Medida foi tomada por definição do Gabinete de Enfrentamento da Crise. Sinserpu critica Administração


Por Gabriel Ferreira Borges, estagiário sob supervisão da editora Luciane Faquini

25/09/2018 às 20h40- Atualizada 25/09/2018 às 20h53

A partir de definição do Gabinete de Enfrentamento da Crise Fiscal, a Prefeitura de Juiz de Fora adiará, pelo segundo mês consecutivo, o pagamento dos servidores municipais. Em comunicado divulgado na segunda-feira (24), a Administração Municipal anunciou a remuneração dos salários referentes a setembro para a próxima quarta-feira (3). Uma vez que os vencimentos são tradicionalmente quitados no último dia útil do mês, o Executivo se vale do Decreto 13.063/17, no qual uma das determinações prevê o pagamento do funcionalismo “no período compreendido entre o último dia útil do mês até o quinto dia útil do mês subsequente, com expediente bancário”.

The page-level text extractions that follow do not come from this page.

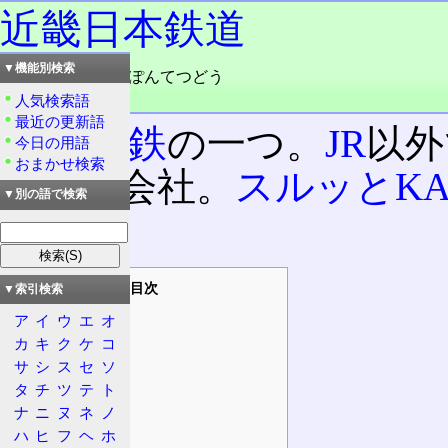
近畿日本鉄道
▼機能別検索
読み：きんきにっぽんてつどう
品詞：会社名
人気検索語
最近の更新語
大手私鉄
の一つ。
JR
以外
今日の用語
おまかせ検索
つ鉄道会社。
スルッとKA
▼別の語で検索
いる。
目次
▼索引検索
概要
ア
イ
ウ
エ
オ
基本情報
カ
キ
ク
ケ
コ
サ
シ
ス
セ
ソ
沿革
タ
チ
ツ
テ
ト
特徴
ナ
ニ
ヌ
ネ
ノ
攻め
ハ
ヒ
フ
ヘ
ホ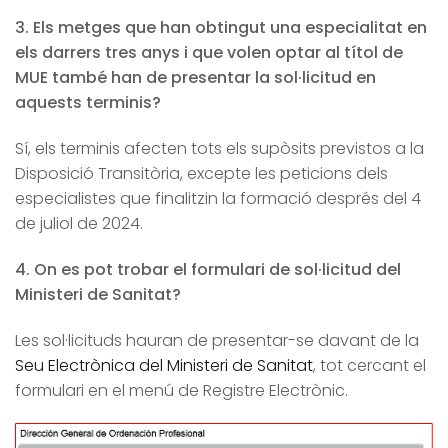
3.
Els metges que han obtingut una especialitat en
els darrers tres anys i que volen optar al títol de
MUE també han de presentar la sol·licitud en
aquests terminis?
Sí, els terminis afecten tots els supòsits previstos a la
Disposició Transitòria, excepte les peticions dels
especialistes que finalitzin la formació després del 4
de juliol de 2024.
4. On es pot trobar el formulari de sol·licitud del
Ministeri de Sanitat?
Les sol·licituds hauran de presentar-se davant de la
Seu Electrònica del Ministeri de Sanitat
, tot cercant el
formulari en el menú de Registre Electrònic.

Conforme a assessoria de imprensa do Gabinete da Crise Fiscal, “todos os servidores terão o pagamento integralmente realizado no dia 3 de outubro”. A remuneração será efetivada, ainda segundo o grupo, por meio de repasses regularmente realizados pelo Estado de Minas em setembro, e, também, por meio de recursos obtidos com os trabalhos realizados pela equipe de enfrentamento à crise fiscal. Entretanto, a assessoria reforçou que “os valores referentes às multas e juros do ICMS e do Fundeb, que estão atrasados desde 2017, ainda não foram regularizados”. À época da instituição do Gabinete, tais valores totalizavam cerca de R$ 7 milhões.

O presidente do Sindicato dos Servidores Públicos (Sinserpu) de Juiz de Fora, Amarildo Romanazzi, entretanto, contesta o Executivo a respeito da política de adiamento do salário do funcionalismo. “Não houve queda de arrecadação. Então, qual é a justificativa para atrasar? Como o momento é eleitoral, o atraso dos pagamentos é justificado pela falta de repasses do Governo estadual, o que desgasta o governador Fernando Pimentel e enaltece Antonio Anastasia, candidato do prefeito. É esta a tática. Infelizmente, é o trabalhador quem paga as contas no final.”

Sancionado ainda pelo ex-prefeito Bruno Siqueira (MDB), o mecanismo foi executado, pela primeira vez, em dezembro último, também em razão da retenção de repasses aos municípios pelo Estado de Minas. Já o prefeito Antônio Almas (PSDB), neste mês, aplicou o decreto para quitar os vencimentos referentes a agosto.

Gabinete de Enfrentamento da Crise Fiscal

O prefeito Antônio Almas anunciou, em 9 de agosto último, a instituição do grupo em busca de minimizar os impactos da crise financeira do Município, sustentada pela retenção pelo Estado de recursos referentes a parcelas do Fundeb, do ICMS e do IPVA. Estimando arrecadar cerca de R$ 5 milhões, a Prefeitura atualizou o cadastro imobiliário municipal.

Em 21 de agosto, em contrapartida, o governador Fernando Pimentel (PT) sancionou o projeto de securitização da dívida ativa do Estado. A estimativa do Governo é de recebimento de até R$ 1,5 bilhão, o que seria, conforme a Administração Estadual, suficiente para ressarcir os municípios.